Introduction and Testbed Setup

The launch of the QNAP TS-x51 series was covered in detail last month. Its introduction has revitalized the premium NAS market for SOHO and power users by providing a powerful enough alternative to the Atom D270x-based NAS units. The 22nm Celeron J1800 in the TS-x51 is a SoC (obviates the necessity for a platform controller hub) and brings a revamped Atom microarchitecture (Silvermont) to the NAS market. QNAP is, to our knowledge, the first off-the-shelf NAS vendor to bring a Bay Trail-based NAS unit to the market. The Celeron J1800 is also one of the few Bay Trail parts to come with the Intel Quick Sync transcoder engine as well as VT-x capabilities. QNAP takes advantage of both in their firmware to provide hardware transcoding capabilities (both offline and real-time) as well as support for virtual machines (i.e, their OS, QTS, can act as a host OS).

The virtualization and multimedia capabilities of the firmware deserve detailed analysis and will not be part of this review. Instead, we will solely concentrate on performance numbers under various scenarios. We have already looked into the market that QNAP is trying to target with this lineup in our launch piece. So, without further digression, let us take a look at the specifications of our TS-451 review unit.

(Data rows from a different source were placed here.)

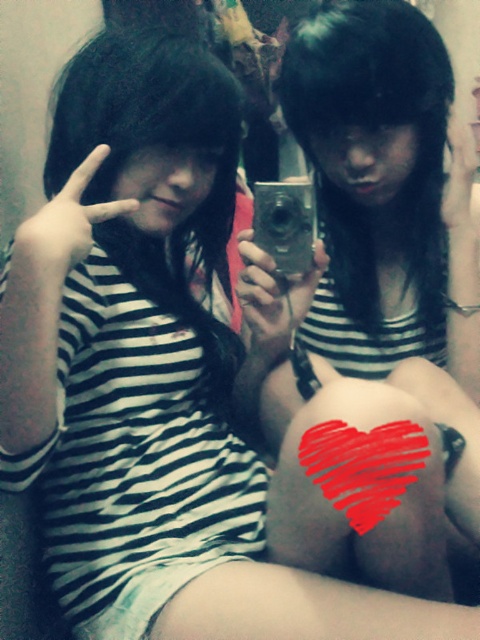 Question: Which point appears closest to the camera in this image?

Choices:
 (A) (447, 100)
 (B) (385, 506)

Answer: (B)

Question: Which of the following is the closest to the observer?

Choices:
 (A) red painted heart at center
 (B) matte black camera at center

Answer: (A)

Question: Does matte black camera at center appear on the left side of red painted heart at center?

Choices:
 (A) no
 (B) yes

Answer: (A)

Question: Which point is closer to the camera?

Choices:
 (A) red painted heart at center
 (B) matte black camera at center

Answer: (A)

Question: From the image, what is the correct spatial relationship of matte black camera at center in relation to red painted heart at center?

Choices:
 (A) above
 (B) below

Answer: (A)

Question: Considering the relative positions of matte black camera at center and red painted heart at center in the image provided, where is matte black camera at center located with respect to red painted heart at center?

QNAP TS-451-4G Review Unit Specifications
Processor Intel Celeron J1800 (2C/2T @ 2.41 GHz)
RAM 4 GB DDR3L RAM
Drive Bays 4x 3.5"/2.5" SATA 6 Gbps HDD / SSD (Hot-Swappable)
Network Links 2x 1 GbE
External I/O Peripherals 2x USB 3.0, 2x USB 2.0
Expansion Slots None
VGA / Display Out HDMI 1.4a
Full Specifications Link QNAP TS-451 Specifications
Price $759

Note that the $759 price point reflects the additional 3 GB of RAM over the baseline 1 GB model (which will retail for $700).

The TS-451 runs Linux (kernel version 3.12.6). Other aspects of the platform can be gleaned by accessing the unit over SSH.

Testbed Setup and Testing Methodology

The QNAP TS-451 can take up to four drives. Users can opt for either JBOD, RAID 0, RAID 1, RAID 5, RAID 6 or RAID 10 configurations. We benchmarked the unit in RAID 5 with four Western Digital WD4000FYYZ RE drives as the test disks. Our testbed configuration is outlined below.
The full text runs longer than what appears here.